## INPUT
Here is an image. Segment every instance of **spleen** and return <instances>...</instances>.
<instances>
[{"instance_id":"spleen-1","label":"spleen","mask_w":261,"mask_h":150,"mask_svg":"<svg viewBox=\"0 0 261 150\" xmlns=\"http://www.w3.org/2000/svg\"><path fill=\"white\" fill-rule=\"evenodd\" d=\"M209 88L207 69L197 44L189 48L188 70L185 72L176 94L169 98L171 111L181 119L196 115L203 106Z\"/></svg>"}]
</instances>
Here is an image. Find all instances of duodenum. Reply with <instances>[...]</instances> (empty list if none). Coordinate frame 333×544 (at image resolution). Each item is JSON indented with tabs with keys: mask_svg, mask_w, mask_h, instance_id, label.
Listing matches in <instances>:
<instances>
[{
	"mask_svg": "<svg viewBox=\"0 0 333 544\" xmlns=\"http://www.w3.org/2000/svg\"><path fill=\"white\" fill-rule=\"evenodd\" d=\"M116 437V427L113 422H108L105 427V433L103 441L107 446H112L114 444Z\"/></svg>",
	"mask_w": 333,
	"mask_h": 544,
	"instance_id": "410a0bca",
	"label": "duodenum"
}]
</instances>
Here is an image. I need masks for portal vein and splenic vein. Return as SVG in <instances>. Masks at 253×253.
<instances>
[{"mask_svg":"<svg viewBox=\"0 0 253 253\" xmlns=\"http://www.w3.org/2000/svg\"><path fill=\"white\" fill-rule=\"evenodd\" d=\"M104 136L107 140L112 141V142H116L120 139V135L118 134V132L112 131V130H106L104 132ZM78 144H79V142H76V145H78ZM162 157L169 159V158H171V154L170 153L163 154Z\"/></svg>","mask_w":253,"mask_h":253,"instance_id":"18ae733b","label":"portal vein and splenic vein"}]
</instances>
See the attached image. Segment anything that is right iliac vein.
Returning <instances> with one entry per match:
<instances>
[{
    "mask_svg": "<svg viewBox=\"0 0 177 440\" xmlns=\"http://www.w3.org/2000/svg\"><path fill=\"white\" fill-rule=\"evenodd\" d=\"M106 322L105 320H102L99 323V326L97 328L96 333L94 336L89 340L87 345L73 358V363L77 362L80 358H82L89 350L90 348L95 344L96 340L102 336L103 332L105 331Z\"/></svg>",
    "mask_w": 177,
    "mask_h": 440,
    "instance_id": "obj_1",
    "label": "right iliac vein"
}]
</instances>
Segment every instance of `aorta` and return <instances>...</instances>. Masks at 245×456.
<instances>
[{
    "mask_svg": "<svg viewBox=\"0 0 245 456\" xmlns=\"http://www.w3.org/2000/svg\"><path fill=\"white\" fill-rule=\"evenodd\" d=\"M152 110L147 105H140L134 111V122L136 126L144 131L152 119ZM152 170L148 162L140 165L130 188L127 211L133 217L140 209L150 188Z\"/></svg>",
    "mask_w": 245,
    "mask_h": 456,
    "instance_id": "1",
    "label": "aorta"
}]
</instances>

## ASSIGNED TASK
Could you print, exactly and with nothing else, the lines from the one containing "See the attached" through the last line of the records above?

## WRITTEN ANSWER
See the attached image. Segment anything that is right iliac vein.
Returning <instances> with one entry per match:
<instances>
[{
    "mask_svg": "<svg viewBox=\"0 0 177 440\" xmlns=\"http://www.w3.org/2000/svg\"><path fill=\"white\" fill-rule=\"evenodd\" d=\"M106 322L105 320H102L99 323V326L97 328L96 333L94 336L89 340L87 345L73 358V363L77 362L80 358H82L89 350L90 348L95 344L96 340L102 336L103 332L105 331Z\"/></svg>",
    "mask_w": 177,
    "mask_h": 440,
    "instance_id": "obj_1",
    "label": "right iliac vein"
}]
</instances>
Segment every instance of `aorta` and return <instances>...</instances>. Masks at 245×456.
<instances>
[{
    "mask_svg": "<svg viewBox=\"0 0 245 456\" xmlns=\"http://www.w3.org/2000/svg\"><path fill=\"white\" fill-rule=\"evenodd\" d=\"M152 110L147 105H140L134 111V122L136 126L144 131L152 119ZM152 170L148 162L140 165L130 188L127 211L133 217L140 209L150 188Z\"/></svg>",
    "mask_w": 245,
    "mask_h": 456,
    "instance_id": "1",
    "label": "aorta"
}]
</instances>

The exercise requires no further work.